(Activity):
A full, exact copy of the records below is the required answer.

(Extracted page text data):
--- --- ---
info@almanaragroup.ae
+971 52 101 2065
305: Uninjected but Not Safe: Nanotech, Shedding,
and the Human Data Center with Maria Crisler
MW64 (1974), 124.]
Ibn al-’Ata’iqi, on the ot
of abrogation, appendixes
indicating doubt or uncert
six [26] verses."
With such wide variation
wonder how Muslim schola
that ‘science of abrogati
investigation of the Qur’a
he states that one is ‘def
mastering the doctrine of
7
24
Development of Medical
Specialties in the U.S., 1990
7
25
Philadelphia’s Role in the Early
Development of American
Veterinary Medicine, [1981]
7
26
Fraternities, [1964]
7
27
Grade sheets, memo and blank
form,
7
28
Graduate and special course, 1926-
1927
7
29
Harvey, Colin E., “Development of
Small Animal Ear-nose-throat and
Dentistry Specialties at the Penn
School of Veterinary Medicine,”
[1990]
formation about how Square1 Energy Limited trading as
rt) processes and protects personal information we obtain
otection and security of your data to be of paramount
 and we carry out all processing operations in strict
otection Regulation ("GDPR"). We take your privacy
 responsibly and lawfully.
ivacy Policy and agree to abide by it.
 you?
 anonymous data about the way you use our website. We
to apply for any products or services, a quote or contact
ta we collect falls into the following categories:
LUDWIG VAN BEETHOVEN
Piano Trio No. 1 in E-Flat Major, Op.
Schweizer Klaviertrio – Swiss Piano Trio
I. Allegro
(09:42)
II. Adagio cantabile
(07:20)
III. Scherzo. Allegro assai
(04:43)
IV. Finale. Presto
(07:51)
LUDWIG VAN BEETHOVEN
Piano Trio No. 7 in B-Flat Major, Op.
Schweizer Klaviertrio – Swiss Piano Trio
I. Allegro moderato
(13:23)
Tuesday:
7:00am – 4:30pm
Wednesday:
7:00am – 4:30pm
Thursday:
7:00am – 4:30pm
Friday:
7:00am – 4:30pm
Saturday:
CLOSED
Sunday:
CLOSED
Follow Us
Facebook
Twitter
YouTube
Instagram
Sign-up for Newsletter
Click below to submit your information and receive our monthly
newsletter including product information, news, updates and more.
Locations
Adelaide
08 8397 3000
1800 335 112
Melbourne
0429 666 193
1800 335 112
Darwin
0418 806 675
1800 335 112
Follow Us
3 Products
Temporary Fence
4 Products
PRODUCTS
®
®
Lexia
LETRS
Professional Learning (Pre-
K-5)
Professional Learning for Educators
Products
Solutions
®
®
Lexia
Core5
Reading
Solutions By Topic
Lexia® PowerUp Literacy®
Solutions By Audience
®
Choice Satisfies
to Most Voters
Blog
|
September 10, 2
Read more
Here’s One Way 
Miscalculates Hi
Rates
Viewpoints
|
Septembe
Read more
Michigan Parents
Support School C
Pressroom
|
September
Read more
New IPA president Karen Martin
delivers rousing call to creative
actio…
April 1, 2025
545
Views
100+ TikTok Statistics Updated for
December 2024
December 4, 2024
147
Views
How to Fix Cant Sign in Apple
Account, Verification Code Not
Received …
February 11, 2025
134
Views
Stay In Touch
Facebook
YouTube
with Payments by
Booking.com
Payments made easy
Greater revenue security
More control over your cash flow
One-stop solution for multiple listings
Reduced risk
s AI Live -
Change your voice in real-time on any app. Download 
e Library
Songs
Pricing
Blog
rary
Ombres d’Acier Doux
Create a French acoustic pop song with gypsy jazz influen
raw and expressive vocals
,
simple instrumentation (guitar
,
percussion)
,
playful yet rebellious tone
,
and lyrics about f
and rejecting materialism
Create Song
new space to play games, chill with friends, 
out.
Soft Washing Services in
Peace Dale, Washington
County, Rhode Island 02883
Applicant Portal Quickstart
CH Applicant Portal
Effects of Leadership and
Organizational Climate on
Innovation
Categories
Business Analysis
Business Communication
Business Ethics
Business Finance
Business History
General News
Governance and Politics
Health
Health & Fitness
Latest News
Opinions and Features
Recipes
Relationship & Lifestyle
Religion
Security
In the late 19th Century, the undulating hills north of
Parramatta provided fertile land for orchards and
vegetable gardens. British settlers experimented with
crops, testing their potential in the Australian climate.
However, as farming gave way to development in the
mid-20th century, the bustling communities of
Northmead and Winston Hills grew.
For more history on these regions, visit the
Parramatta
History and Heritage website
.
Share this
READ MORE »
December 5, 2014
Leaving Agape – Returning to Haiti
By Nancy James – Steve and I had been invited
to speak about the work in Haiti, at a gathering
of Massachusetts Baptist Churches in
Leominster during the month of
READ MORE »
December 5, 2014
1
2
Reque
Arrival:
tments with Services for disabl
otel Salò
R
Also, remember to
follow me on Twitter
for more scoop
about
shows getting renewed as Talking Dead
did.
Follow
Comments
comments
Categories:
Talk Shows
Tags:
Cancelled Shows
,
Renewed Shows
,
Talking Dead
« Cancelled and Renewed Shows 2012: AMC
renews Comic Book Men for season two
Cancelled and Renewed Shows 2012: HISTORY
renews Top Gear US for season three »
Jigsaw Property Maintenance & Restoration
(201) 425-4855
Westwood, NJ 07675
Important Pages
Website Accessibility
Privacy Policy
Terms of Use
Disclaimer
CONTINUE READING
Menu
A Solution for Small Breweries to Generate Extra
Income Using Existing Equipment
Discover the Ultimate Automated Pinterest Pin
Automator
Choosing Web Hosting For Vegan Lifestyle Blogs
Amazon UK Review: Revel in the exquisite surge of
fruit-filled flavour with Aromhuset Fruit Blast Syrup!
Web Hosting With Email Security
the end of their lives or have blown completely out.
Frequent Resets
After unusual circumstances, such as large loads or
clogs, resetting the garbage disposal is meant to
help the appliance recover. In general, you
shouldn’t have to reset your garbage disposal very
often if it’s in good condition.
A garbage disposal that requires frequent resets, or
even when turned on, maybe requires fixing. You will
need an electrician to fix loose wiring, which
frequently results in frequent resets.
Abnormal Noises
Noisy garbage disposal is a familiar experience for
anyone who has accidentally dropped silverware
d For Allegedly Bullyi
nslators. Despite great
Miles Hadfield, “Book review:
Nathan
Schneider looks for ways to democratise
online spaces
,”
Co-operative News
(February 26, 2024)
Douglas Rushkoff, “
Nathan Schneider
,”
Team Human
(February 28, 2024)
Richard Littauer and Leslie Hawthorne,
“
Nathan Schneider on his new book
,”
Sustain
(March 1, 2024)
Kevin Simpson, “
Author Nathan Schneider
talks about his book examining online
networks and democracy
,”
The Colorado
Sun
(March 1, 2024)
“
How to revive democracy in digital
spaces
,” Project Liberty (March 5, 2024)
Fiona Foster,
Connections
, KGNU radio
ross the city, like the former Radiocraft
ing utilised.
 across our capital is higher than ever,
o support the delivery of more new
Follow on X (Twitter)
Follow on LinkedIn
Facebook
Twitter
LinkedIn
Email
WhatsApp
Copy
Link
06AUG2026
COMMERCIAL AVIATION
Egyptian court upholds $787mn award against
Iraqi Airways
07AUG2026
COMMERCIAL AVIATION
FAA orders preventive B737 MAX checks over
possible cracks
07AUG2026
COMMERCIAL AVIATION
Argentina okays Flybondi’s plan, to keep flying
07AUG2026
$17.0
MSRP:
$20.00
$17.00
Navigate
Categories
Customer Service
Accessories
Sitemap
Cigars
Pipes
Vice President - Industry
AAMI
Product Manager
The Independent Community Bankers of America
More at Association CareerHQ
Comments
--- --- ---
(Exercise answer):
info@almanaragroup.ae
+971 52 101 2065
305: Uninjected but Not Safe: Nanotech, Shedding,
and the Human Data Center with Maria Crisler
MW64 (1974), 124.]
Ibn al-’Ata’iqi, on the ot
of abrogation, appendixes
indicating doubt or uncert
six [26] verses."
With such wide variation
wonder how Muslim schola
that ‘science of abrogati
investigation of the Qur’a
he states that one is ‘def
mastering the doctrine of
7
24
Development of Medical
Specialties in the U.S., 1990
7
25
Philadelphia’s Role in the Early
Development of American
Veterinary Medicine, [1981]
7
26
Fraternities, [1964]
7
27
Grade sheets, memo and blank
form,
7
28
Graduate and special course, 1926-
1927
7
29
Harvey, Colin E., “Development of
Small Animal Ear-nose-throat and
Dentistry Specialties at the Penn
School of Veterinary Medicine,”
[1990]
formation about how Square1 Energy Limited trading as
rt) processes and protects personal information we obtain
otection and security of your data to be of paramount
 and we carry out all processing operations in strict
otection Regulation ("GDPR"). We take your privacy
 responsibly and lawfully.
ivacy Policy and agree to abide by it.
 you?
 anonymous data about the way you use our website. We
to apply for any products or services, a quote or contact
ta we collect falls into the following categories:
LUDWIG VAN BEETHOVEN
Piano Trio No. 1 in E-Flat Major, Op.
Schweizer Klaviertrio – Swiss Piano Trio
I. Allegro
(09:42)
II. Adagio cantabile
(07:20)
III. Scherzo. Allegro assai
(04:43)
IV. Finale. Presto
(07:51)
LUDWIG VAN BEETHOVEN
Piano Trio No. 7 in B-Flat Major, Op.
Schweizer Klaviertrio – Swiss Piano Trio
I. Allegro moderato
(13:23)
Tuesday:
7:00am – 4:30pm
Wednesday:
7:00am – 4:30pm
Thursday:
7:00am – 4:30pm
Friday:
7:00am – 4:30pm
Saturday:
CLOSED
Sunday:
CLOSED
Follow Us
Facebook
Twitter
YouTube
Instagram
Sign-up for Newsletter
Click below to submit your information and receive our monthly
newsletter including product information, news, updates and more.
Locations
Adelaide
08 8397 3000
1800 335 112
Melbourne
0429 666 193
1800 335 112
Darwin
0418 806 675
1800 335 112
Follow Us
3 Products
Temporary Fence
4 Products
PRODUCTS
®
®
Lexia
LETRS
Professional Learning (Pre-
K-5)
Professional Learning for Educators
Products
Solutions
®
®
Lexia
Core5
Reading
Solutions By Topic
Lexia® PowerUp Literacy®
Solutions By Audience
®
Choice Satisfies
to Most Voters
Blog
|
September 10, 2
Read more
Here’s One Way 
Miscalculates Hi
Rates
Viewpoints
|
Septembe
Read more
Michigan Parents
Support School C
Pressroom
|
September
Read more
New IPA president Karen Martin
delivers rousing call to creative
actio…
April 1, 2025
545
Views
100+ TikTok Statistics Updated for
December 2024
December 4, 2024
147
Views
How to Fix Cant Sign in Apple
Account, Verification Code Not
Received …
February 11, 2025
134
Views
Stay In Touch
Facebook
YouTube
with Payments by
Booking.com
Payments made easy
Greater revenue security
More control over your cash flow
One-stop solution for multiple listings
Reduced risk
s AI Live -
Change your voice in real-time on any app. Download 
e Library
Songs
Pricing
Blog
rary
Ombres d’Acier Doux
Create a French acoustic pop song with gypsy jazz influen
raw and expressive vocals
,
simple instrumentation (guitar
,
percussion)
,
playful yet rebellious tone
,
and lyrics about f
and rejecting materialism
Create Song
new space to play games, chill with friends, 
out.
Soft Washing Services in
Peace Dale, Washington
County, Rhode Island 02883
Applicant Portal Quickstart
CH Applicant Portal
Effects of Leadership and
Organizational Climate on
Innovation
Categories
Business Analysis
Business Communication
Business Ethics
Business Finance
Business History
General News
Governance and Politics
Health
Health & Fitness
Latest News
Opinions and Features
Recipes
Relationship & Lifestyle
Religion
Security
In the late 19th Century, the undulating hills north of
Parramatta provided fertile land for orchards and
vegetable gardens. British settlers experimented with
crops, testing their potential in the Australian climate.
However, as farming gave way to development in the
mid-20th century, the bustling communities of
Northmead and Winston Hills grew.
For more history on these regions, visit the
Parramatta
History and Heritage website
.
Share this
READ MORE »
December 5, 2014
Leaving Agape – Returning to Haiti
By Nancy James – Steve and I had been invited
to speak about the work in Haiti, at a gathering
of Massachusetts Baptist Churches in
Leominster during the month of
READ MORE »
December 5, 2014
1
2
Reque
Arrival:
tments with Services for disabl
otel Salò
R
Also, remember to
follow me on Twitter
for more scoop
about
shows getting renewed as Talking Dead
did.
Follow
Comments
comments
Categories:
Talk Shows
Tags:
Cancelled Shows
,
Renewed Shows
,
Talking Dead
« Cancelled and Renewed Shows 2012: AMC
renews Comic Book Men for season two
Cancelled and Renewed Shows 2012: HISTORY
renews Top Gear US for season three »
Jigsaw Property Maintenance & Restoration
(201) 425-4855
Westwood, NJ 07675
Important Pages
Website Accessibility
Privacy Policy
Terms of Use
Disclaimer
CONTINUE READING
Menu
A Solution for Small Breweries to Generate Extra
Income Using Existing Equipment
Discover the Ultimate Automated Pinterest Pin
Automator
Choosing Web Hosting For Vegan Lifestyle Blogs
Amazon UK Review: Revel in the exquisite surge of
fruit-filled flavour with Aromhuset Fruit Blast Syrup!
Web Hosting With Email Security
the end of their lives or have blown completely out.
Frequent Resets
After unusual circumstances, such as large loads or
clogs, resetting the garbage disposal is meant to
help the appliance recover. In general, you
shouldn’t have to reset your garbage disposal very
often if it’s in good condition.
A garbage disposal that requires frequent resets, or
even when turned on, maybe requires fixing. You will
need an electrician to fix loose wiring, which
frequently results in frequent resets.
Abnormal Noises
Noisy garbage disposal is a familiar experience for
anyone who has accidentally dropped silverware
d For Allegedly Bullyi
nslators. Despite great
Miles Hadfield, “Book review:
Nathan
Schneider looks for ways to democratise
online spaces
,”
Co-operative News
(February 26, 2024)
Douglas Rushkoff, “
Nathan Schneider
,”
Team Human
(February 28, 2024)
Richard Littauer and Leslie Hawthorne,
“
Nathan Schneider on his new book
,”
Sustain
(March 1, 2024)
Kevin Simpson, “
Author Nathan Schneider
talks about his book examining online
networks and democracy
,”
The Colorado
Sun
(March 1, 2024)
“
How to revive democracy in digital
spaces
,” Project Liberty (March 5, 2024)
Fiona Foster,
Connections
, KGNU radio
ross the city, like the former Radiocraft
ing utilised.
 across our capital is higher than ever,
o support the delivery of more new
Follow on X (Twitter)
Follow on LinkedIn
Facebook
Twitter
LinkedIn
Email
WhatsApp
Copy
Link
06AUG2026
COMMERCIAL AVIATION
Egyptian court upholds $787mn award against
Iraqi Airways
07AUG2026
COMMERCIAL AVIATION
FAA orders preventive B737 MAX checks over
possible cracks
07AUG2026
COMMERCIAL AVIATION
Argentina okays Flybondi’s plan, to keep flying
07AUG2026
$17.0
MSRP:
$20.00
$17.00
Navigate
Categories
Customer Service
Accessories
Sitemap
Cigars
Pipes
Vice President - Industry
AAMI
Product Manager
The Independent Community Bankers of America
More at Association CareerHQ
Comments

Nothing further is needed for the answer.